O vice-governador está há dois anos à frente da secretaria. "O fato de os terrenos pertencerem a três pessoas jurídicas diferentes é uma confusão. Também mudanças de estatutos, aprovações na Assembleia, criação do Conselho Gestor levam tempo."

O secretário diz que as licitações para a concessão dos espaços são complicadas. "Se não estiver milimetricamente aprovado, vou responder judicialmente", justifica.

Ele conta que os funcionários públicos responsáveis por avaliar o valor de imóveis "acabam colocando os valores lá em cima, com medo de responder na Justiça".

"Queremos formar um condomínio, com a cobrança pela outorga e pelas despesas, como um shopping. Faz mais sentido ter empresas grandes aqui, as pequenas não geram negócios", afirma.

Por isso, ele engavetou a ideia de uma incubadora. "Você vai na incubadora da USP, não é aquela coisa. É a empresa grande que faz o negócio girar." Em sua visão, haverá licitação para se instalar 15 empresas em 30 mil m² disponíveis.
 

SEM PRIORIDADE

O vice-governador acrescenta que o espaço do parque já está "vivo", com restaurante e eventos. Mas, nas duas vezes em que a reportagem o visitou, o prédio principal estava deserto. O lugar mais movimentado era o auditório, onde funcionários recebiam massagem em uma cadeira de shiatsu instalada no próprio palco.

Até um sócio da empreitada diz que o modelo "não está claro". "O parque ainda não está constituído.
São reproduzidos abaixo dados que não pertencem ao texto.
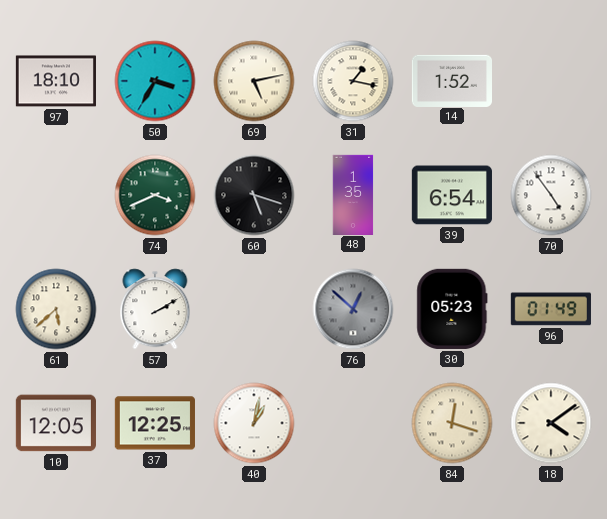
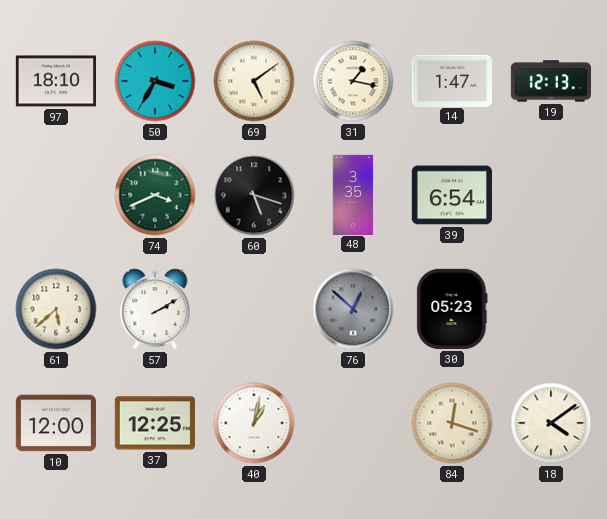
69: 5:13 -> 5:09
14: 1:52 -> 1:47
19: none -> 12:13
48: 1:35 -> 3:35
70: 4:54 -> none
96: 01:49 -> none
10: 12:05 -> 12:00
Já oscilou várias vezes", disse à Folha o presidente do IPT, Fernando Landgraf. "Somos coadjuvantes nessa sociedade."

Ele admite que o parque "não faz parte das nossas prioridades". "Nos últimos dois anos, estamos lutando pela nossa sobrevivência. 65% da nossa receita vem da venda de serviços para a indústria, que sofre a crise."
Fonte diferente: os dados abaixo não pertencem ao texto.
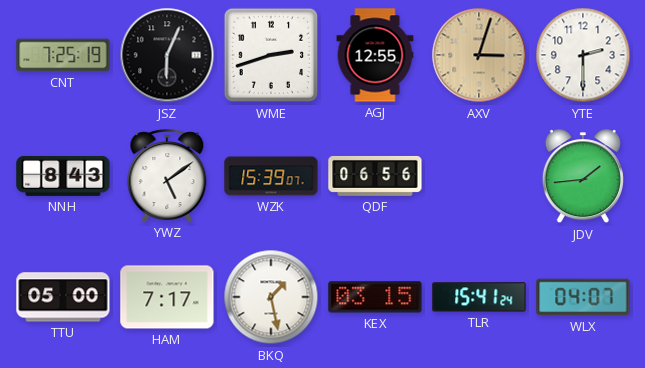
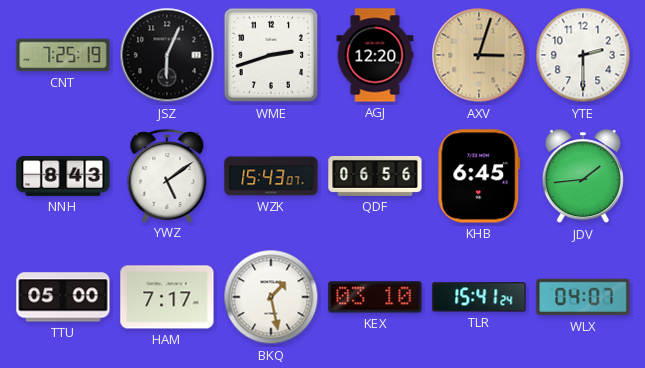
AGJ: 12:55 -> 12:20
WZK: 15:39 -> 15:43
KHB: none -> 6:45
KEX: 03:15 -> 03:10
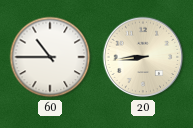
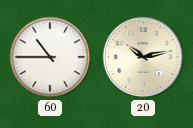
20: 8:44 -> 10:13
A assessoria da USP não respondeu aos pedidos da Folha para que informasse seus planos em relação ao local.

Empreendedores e mentores da área tecnológica dizem que o modelo de parque tecnológico já está ultrapassado.

"Pode ser útil para cidades pequenas, que queiram atrair empresas que jamais iriam para lá, mas para São Paulo chegou tarde demais", diz o empreendedor Luiz Candreva, mentor das StartupWeeks, eventos com jovens empresários de todo o Brasil. "O que empresas grandes e pequenas querem hoje é centralidade, densidade e vizinhança."
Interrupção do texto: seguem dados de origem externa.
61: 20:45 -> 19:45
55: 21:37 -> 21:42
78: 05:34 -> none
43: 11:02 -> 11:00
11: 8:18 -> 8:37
Candreva cita diversos exemplos de sucesso em São Paulo. "Incubadoras e aceleradoras são cercadas de grandes empresas e dos clientes. A Cubo, do Itaú, está perto da Faria Lima. Samsung, Vivo, Visa, Shell e Edp incubam startups em suas próprias sedes. O Google Campus está na região da Paulista."

Para ele, o Jaguaré é distante. "Se fizerem um parque só para empresas grandes, sem pensar nas startups, seria um desperdício. As grandes estão atrás do oxigênio e das ideias das pequenas."

————————————

Cronologia

Nov.2002
Gestão Alckmin anuncia a construção do Parque Tecnológico de São Paulo, na vizinhança da USP e do IPT (Instituto de Pesquisas Tecnológicas). O nome do chamado "condomínio empresa-rial", que seria o "Vale do Silício paulista", era Núcleo do São Paulo ParqTec, orçado em R$ 3,1 milhões

21.jul.2010
São anunciadas as obras de reforma e adaptação do prédio que abrigaria a sede do parque, em um terreno de 46 mil m².
Haveria três blocos, e um deles seria uma incubadora para 52 empresas iniciantes –seu orçamento era de R$ 10,6 milhões e ele ficaria pronto no 1º semestre de 2011

17.jan.2013
Após o projeto anterior não ser executado, é anunciada uma nova obra, agora orçada em R$ 15,6 milhões. Em dez meses, as primeiras empresas poderiam se instalar, dizia anúncio do governo

2.jul.2014
Alckmin inaugura "primeira etapa" do parque, mas sem nenhuma empresa instalada. Ele anuncia um conselho gestor e uma empresa "aceleradora", que investiria em empresas pequenas, e diz que a seleção delas já iria começar. Também seria instituída uma entidade gestora para administrar o parque

20.abr.2017
Governador anuncia a instalação da primeira e única empresa do parque, a farmacêutica Libbs. As obras do prédio da companhia ainda não começaram. A previsão é que ela passe a operar em 2019

Matéria publicada na Folha de S. Paulo.